Extracted data entries
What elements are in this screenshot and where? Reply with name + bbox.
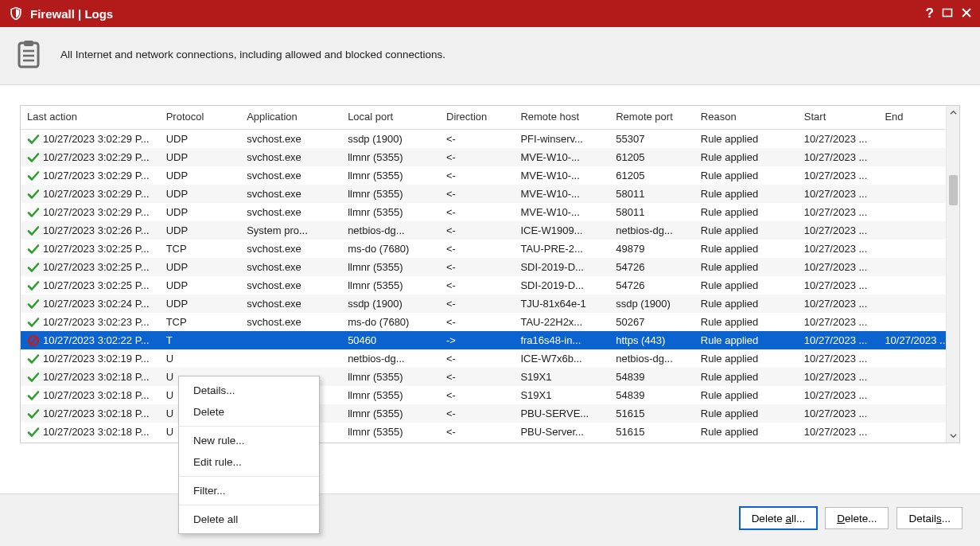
cell-start: 10/27/2023 ...: [798, 258, 879, 276]
col-application[interactable]: Application: [240, 106, 341, 130]
subheader: All Internet and network connections, in…: [0, 27, 980, 85]
scroll-down-arrow[interactable]: [947, 429, 959, 443]
cell-last-action: 10/27/2023 3:02:26 P...: [43, 223, 150, 238]
table-row[interactable]: 10/27/2023 3:02:18 P...Ullmnr (5355)<-S1…: [21, 368, 959, 386]
cell-start: 10/27/2023 ...: [798, 240, 879, 258]
table-row[interactable]: 10/27/2023 3:02:29 P...UDPsvchost.exellm…: [21, 166, 959, 185]
table-row[interactable]: 10/27/2023 3:02:22 P...T50460->fra16s48-…: [21, 331, 959, 349]
cell-local-port: llmnr (5355): [341, 276, 440, 294]
menu-separator-3: [179, 505, 319, 505]
col-start[interactable]: Start: [798, 106, 879, 130]
menu-delete-all[interactable]: Delete all: [179, 509, 319, 530]
cell-protocol: UDP: [160, 185, 241, 203]
cell-remote-host: ICE-W7x6b...: [514, 349, 609, 368]
scroll-up-arrow[interactable]: [947, 106, 959, 119]
cell-remote-port: netbios-dg...: [609, 221, 694, 240]
col-reason[interactable]: Reason: [694, 106, 798, 130]
col-direction[interactable]: Direction: [440, 106, 514, 130]
table-row[interactable]: 10/27/2023 3:02:25 P...UDPsvchost.exellm…: [21, 258, 959, 276]
cell-direction: <-: [440, 203, 514, 221]
col-protocol[interactable]: Protocol: [160, 106, 241, 130]
cell-remote-host: MVE-W10-...: [514, 148, 609, 166]
table-row[interactable]: 10/27/2023 3:02:29 P...UDPsvchost.exellm…: [21, 203, 959, 221]
allow-icon: [27, 243, 40, 255]
delete-button[interactable]: Delete...: [825, 507, 889, 529]
menu-edit-rule[interactable]: Edit rule...: [179, 451, 319, 473]
cell-remote-port: 54726: [609, 276, 694, 294]
allow-icon: [27, 389, 40, 402]
cell-direction: <-: [440, 276, 514, 294]
svg-line-7: [30, 337, 37, 343]
maximize-icon[interactable]: [942, 7, 953, 21]
cell-direction: <-: [440, 221, 514, 240]
allow-icon: [27, 206, 40, 219]
cell-remote-host: SDI-2019-D...: [514, 276, 609, 294]
cell-remote-host: SDI-2019-D...: [514, 258, 609, 276]
cell-remote-host: S19X1: [514, 368, 609, 386]
cell-remote-host: ICE-W1909...: [514, 221, 609, 240]
table-header-row[interactable]: Last action Protocol Application Local p…: [21, 106, 959, 130]
cell-last-action: 10/27/2023 3:02:29 P...: [43, 131, 150, 146]
cell-reason: Rule applied: [694, 276, 798, 294]
cell-start: 10/27/2023 ...: [798, 185, 879, 203]
menu-filter[interactable]: Filter...: [179, 480, 319, 501]
cell-application: svchost.exe: [240, 294, 341, 313]
menu-new-rule[interactable]: New rule...: [179, 430, 319, 451]
table-row[interactable]: 10/27/2023 3:02:25 P...UDPsvchost.exellm…: [21, 276, 959, 294]
table-row[interactable]: 10/27/2023 3:02:29 P...UDPsvchost.exellm…: [21, 148, 959, 166]
col-remote-host[interactable]: Remote host: [514, 106, 609, 130]
cell-direction: <-: [440, 404, 514, 423]
table-row[interactable]: 10/27/2023 3:02:29 P...UDPsvchost.exessd…: [21, 130, 959, 149]
cell-remote-host: TJU-81x64e-1: [514, 294, 609, 313]
vertical-scrollbar[interactable]: [946, 106, 959, 443]
table-row[interactable]: 10/27/2023 3:02:24 P...UDPsvchost.exessd…: [21, 294, 959, 313]
cell-remote-port: netbios-dg...: [609, 349, 694, 368]
cell-remote-port: 50267: [609, 313, 694, 331]
cell-remote-port: 55307: [609, 130, 694, 149]
cell-remote-host: S19X1: [514, 386, 609, 404]
delete-all-button[interactable]: Delete all...: [740, 507, 818, 529]
svg-rect-2: [24, 41, 33, 46]
table-row[interactable]: 10/27/2023 3:02:19 P...Unetbios-dg...<-I…: [21, 349, 959, 368]
scroll-thumb[interactable]: [949, 175, 958, 205]
cell-last-action: 10/27/2023 3:02:22 P...: [43, 333, 150, 348]
table-row[interactable]: 10/27/2023 3:02:18 P...Ullmnr (5355)<-PB…: [21, 423, 959, 441]
menu-details[interactable]: Details...: [179, 380, 319, 401]
menu-delete[interactable]: Delete: [179, 401, 319, 423]
table-row[interactable]: 10/27/2023 3:02:18 P...Ullmnr (5355)<-PB…: [21, 404, 959, 423]
allow-icon: [27, 298, 40, 310]
col-local-port[interactable]: Local port: [341, 106, 440, 130]
cell-protocol: UDP: [160, 203, 241, 221]
details-button[interactable]: Details...: [896, 507, 962, 529]
table-row[interactable]: 10/27/2023 3:02:29 P...UDPsvchost.exellm…: [21, 185, 959, 203]
close-icon[interactable]: [961, 7, 972, 21]
cell-start: 10/27/2023 ...: [798, 221, 879, 240]
cell-direction: <-: [440, 386, 514, 404]
cell-local-port: llmnr (5355): [341, 258, 440, 276]
help-icon[interactable]: ?: [926, 6, 934, 21]
cell-application: svchost.exe: [240, 203, 341, 221]
cell-application: svchost.exe: [240, 166, 341, 185]
allow-icon: [27, 133, 40, 146]
cell-reason: Rule applied: [694, 166, 798, 185]
col-remote-port[interactable]: Remote port: [609, 106, 694, 130]
table-row[interactable]: 10/27/2023 3:02:25 P...TCPsvchost.exems-…: [21, 240, 959, 258]
cell-reason: Rule applied: [694, 185, 798, 203]
cell-start: 10/27/2023 ...: [798, 294, 879, 313]
cell-local-port: llmnr (5355): [341, 404, 440, 423]
table-row[interactable]: 10/27/2023 3:02:23 P...TCPsvchost.exems-…: [21, 313, 959, 331]
table-row[interactable]: 10/27/2023 3:02:18 P...Ullmnr (5355)<-S1…: [21, 386, 959, 404]
cell-remote-port: 61205: [609, 148, 694, 166]
cell-application: svchost.exe: [240, 258, 341, 276]
cell-protocol: TCP: [160, 313, 241, 331]
cell-remote-host: TAU-22H2x...: [514, 313, 609, 331]
cell-local-port: llmnr (5355): [341, 423, 440, 441]
cell-protocol: UDP: [160, 221, 241, 240]
cell-reason: Rule applied: [694, 221, 798, 240]
cell-last-action: 10/27/2023 3:02:18 P...: [43, 369, 150, 384]
cell-remote-port: 51615: [609, 404, 694, 423]
table-row[interactable]: 10/27/2023 3:02:26 P...UDPSystem pro...n…: [21, 221, 959, 240]
cell-reason: Rule applied: [694, 130, 798, 149]
col-last-action[interactable]: Last action: [21, 106, 160, 130]
cell-remote-host: PFI-winserv...: [514, 130, 609, 149]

**ACTION ITEM**
Return all lines above that mention the word "icon".

**WRITTEN ANSWER**
allow-icon: [27, 243, 40, 255]
allow-icon: [27, 389, 40, 402]
maximize-icon[interactable]: [942, 7, 953, 21]
allow-icon: [27, 206, 40, 219]
allow-icon: [27, 298, 40, 310]
close-icon[interactable]: [961, 7, 972, 21]
help-icon[interactable]: ?: [926, 6, 934, 21]
allow-icon: [27, 133, 40, 146]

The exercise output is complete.